Finding the section %appinstall , %apphelp , or %apprun is indication of an application command. The following string is parsed as the name of the application, and this folder is created, in lowercase, under /scif/apps if it doesn’t exist. A singularity metadata folder, .singularity.d, equivalent to the container’s main folder, is generated inside the application. An application thus is like a smaller image inside of its parent. Specifically, SCI-F defines the following new sections for the build recipe, where each is optional for zero or more apps:

%appinstall corresponds to executing commands within the folder to install the application. These commands would previously belong in %post, but are now attributable to the application.

%apphelp is written as a file called runscript.help in the application’s metadata folder, where the Singularity software knows where to find it. If no help section is provided, the software simply will alert the user and show the files provided for inspection.

%apprun is also written as a file called runscript.exec in the application’s metadata folder, and again looked for when the user asks to run the software. If not found, the container should default to shelling into that location.

%applabels will write a labels.json in the application’s metadata folder, allowing for application specific labels.

%appenv will write an environment file in the application’s base folder, allowing for definition of application specific environment variables.
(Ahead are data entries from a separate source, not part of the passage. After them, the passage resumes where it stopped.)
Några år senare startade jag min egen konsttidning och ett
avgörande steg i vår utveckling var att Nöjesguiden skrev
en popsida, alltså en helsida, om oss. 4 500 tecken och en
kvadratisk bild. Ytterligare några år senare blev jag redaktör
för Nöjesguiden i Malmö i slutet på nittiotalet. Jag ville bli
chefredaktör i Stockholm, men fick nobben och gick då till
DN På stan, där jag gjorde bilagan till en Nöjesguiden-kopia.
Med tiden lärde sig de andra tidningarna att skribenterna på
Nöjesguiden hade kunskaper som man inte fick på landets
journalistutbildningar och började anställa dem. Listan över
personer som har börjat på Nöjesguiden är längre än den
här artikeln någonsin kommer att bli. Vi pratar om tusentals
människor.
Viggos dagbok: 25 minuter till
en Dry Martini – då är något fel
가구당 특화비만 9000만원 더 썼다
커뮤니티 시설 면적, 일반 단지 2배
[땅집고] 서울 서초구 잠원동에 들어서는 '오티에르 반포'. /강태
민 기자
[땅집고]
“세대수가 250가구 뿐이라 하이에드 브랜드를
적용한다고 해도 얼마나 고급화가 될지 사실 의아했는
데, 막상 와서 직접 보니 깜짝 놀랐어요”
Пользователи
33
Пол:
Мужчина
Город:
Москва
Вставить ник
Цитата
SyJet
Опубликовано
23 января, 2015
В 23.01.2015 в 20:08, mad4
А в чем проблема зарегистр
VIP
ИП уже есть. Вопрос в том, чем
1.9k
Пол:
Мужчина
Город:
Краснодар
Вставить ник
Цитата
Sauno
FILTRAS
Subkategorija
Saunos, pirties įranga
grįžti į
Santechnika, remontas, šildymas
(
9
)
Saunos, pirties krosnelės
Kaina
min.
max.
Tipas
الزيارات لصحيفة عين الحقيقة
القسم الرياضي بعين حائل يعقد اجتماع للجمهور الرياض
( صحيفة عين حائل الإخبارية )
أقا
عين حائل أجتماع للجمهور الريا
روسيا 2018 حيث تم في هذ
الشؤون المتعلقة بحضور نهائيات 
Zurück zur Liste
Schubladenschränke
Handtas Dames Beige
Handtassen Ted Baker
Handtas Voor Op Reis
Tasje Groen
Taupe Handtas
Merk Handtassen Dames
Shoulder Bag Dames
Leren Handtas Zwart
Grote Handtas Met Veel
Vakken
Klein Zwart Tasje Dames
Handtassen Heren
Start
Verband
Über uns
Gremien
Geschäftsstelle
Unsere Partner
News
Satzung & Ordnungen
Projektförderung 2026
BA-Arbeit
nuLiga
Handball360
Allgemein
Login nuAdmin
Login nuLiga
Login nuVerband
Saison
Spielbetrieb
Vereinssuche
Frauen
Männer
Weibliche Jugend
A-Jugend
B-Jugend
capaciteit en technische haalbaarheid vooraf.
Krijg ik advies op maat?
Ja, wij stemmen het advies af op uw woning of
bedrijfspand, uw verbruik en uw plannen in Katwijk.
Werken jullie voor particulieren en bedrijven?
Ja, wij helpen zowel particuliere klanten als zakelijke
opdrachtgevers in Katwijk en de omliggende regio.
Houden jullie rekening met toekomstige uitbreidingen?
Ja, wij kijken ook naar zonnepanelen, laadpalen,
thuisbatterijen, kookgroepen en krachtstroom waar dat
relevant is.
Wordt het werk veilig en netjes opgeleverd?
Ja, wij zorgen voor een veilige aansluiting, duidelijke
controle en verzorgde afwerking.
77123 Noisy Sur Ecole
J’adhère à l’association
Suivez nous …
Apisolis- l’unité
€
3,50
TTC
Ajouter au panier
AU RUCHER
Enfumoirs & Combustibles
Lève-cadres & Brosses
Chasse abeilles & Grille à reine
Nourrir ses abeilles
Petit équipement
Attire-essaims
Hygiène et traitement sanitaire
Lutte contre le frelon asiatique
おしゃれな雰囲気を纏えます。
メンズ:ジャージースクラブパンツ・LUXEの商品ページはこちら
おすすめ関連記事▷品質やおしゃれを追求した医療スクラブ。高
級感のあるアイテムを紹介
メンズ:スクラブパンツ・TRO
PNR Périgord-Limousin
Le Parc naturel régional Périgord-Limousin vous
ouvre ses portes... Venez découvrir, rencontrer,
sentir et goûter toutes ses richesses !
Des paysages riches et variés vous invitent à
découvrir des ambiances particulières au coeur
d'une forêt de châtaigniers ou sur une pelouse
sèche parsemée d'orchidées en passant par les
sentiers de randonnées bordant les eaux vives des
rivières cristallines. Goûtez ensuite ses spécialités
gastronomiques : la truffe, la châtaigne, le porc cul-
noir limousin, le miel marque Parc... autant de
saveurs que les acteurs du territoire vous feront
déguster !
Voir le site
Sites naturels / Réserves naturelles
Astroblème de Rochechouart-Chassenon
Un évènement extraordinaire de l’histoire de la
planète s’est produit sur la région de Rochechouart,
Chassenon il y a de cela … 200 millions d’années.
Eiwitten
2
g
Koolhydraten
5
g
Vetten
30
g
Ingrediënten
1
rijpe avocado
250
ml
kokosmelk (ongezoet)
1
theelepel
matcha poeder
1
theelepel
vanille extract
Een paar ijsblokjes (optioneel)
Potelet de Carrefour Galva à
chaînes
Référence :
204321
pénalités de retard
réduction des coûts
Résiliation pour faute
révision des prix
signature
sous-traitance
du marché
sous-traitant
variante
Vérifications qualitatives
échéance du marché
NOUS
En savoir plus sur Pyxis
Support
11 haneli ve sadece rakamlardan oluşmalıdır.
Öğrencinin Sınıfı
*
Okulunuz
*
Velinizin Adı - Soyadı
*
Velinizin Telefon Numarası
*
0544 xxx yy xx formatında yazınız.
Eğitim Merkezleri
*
%apptest will run tests specific to the application, with present working directory assumed to be the software module’s folder

%appfiles will add files to the app’s base at /scif/apps/<app>

Interaction

The complete output of a grep to the environment when running foo in the first example was not shown because the remainder of variables are more germane to a discussion about app interaction. Essentially, when any application is active, we also have named variable that can explicitly reference the environment file, labels file, runscript, lib and bin folders for all app’s in the container. For our above Singularity Recipe, we would also find:

SCIF_APPDATA_bar=/scif/data/bar

SCIF_APPRUN_bar=/scif/apps/bar/scif/runscript

SCIF_APPROOT_bar=/scif/apps/bar

SCIF_APPLIB_bar=/scif/apps/bar/lib

SCIF_APPMETA_bar=/scif/apps/bar/scif

SCIF_APPBIN_bar=/scif/apps/bar/bin

SCIF_APPENV_bar=/scif/apps/bar/scif/env/90-environment.sh

SCIF_APPLABELS_bar=/scif/apps/bar/scif/labels.json


SCIF_APPENV_foo=/scif/apps/foo/scif/env/90-environment.sh

SCIF_APPLABELS_foo=/scif/apps/foo/scif/labels.json

SCIF_APPDATA_foo=/scif/data/foo

SCIF_APPRUN_foo=/scif/apps/foo/scif/runscript

SCIF_APPROOT_foo=/scif/apps/foo

SCIF_APPLIB_foo=/scif/apps/foo/lib

SCIF_APPMETA_foo=/scif/apps/foo/scif

SCIF_APPBIN_foo=/scif/apps/foo/bin

This design means that we can have apps interact with one another internally. For example, let’s modify the recipe a bit:

Bootstrap:docker

From: ubuntu:16.04


%appenv cow

    ANIMAL=COW

    NOISE=moo

    export ANIMAL NOISE


%appenv bird

    NOISE=tweet

    ANIMAL=BIRD

    export ANIMAL


%apprun moo

    echo The ${ANIMAL} goes ${NOISE}


%appenv moo

    . ${APPENV_cow}

In the above example, we have three apps. One for a cow, one for a bird, and a third that depends on the cow. We can’t define global functions or environment variables (in %post or /environment , respectively) because they would interfere with the third app, bird, that has equivalently named variables. What we do then, is source the environment for “cow” in the environment for “moo” and the result is what we would want:

$ singularity run --app moo /tmp/one.simg

The COW goes moo

The same is true for each of the labels, environment, runscript, bin, and lib. The following variables are available to you, for each application in the container, whenever any application is run:

  • SCIF_APPBIN_: the path to the bin folder, if you want to add an application that isn’t active to your PATH
  • SCIF_APPLIB_: the path to the lib folder, if you want to add an application that isn’t active to your LD\_LIBRARY\_PATH
  • SCIF_APPRUN_: the application’s runscript (so you can call it from elsewhere)
  • SCIF_APPMETA_: the path to the metadata folder for the application
  • SCIF_APPENV_: the path to the primary environment file (for sourcing) if it exists
  • SCIF_APPROOT_: the application’s install folder
  • SCIF_APPDATA_: the application’s data folder
  • SCIF_APPLABELS_: The path to the label.json in the metadata folder, if it exists

Singularity containers are already reproducible in that they package dependencies. The basic format of SCI-F adds to that by making the software inside of containers modular, predictable, and programmatically accessible.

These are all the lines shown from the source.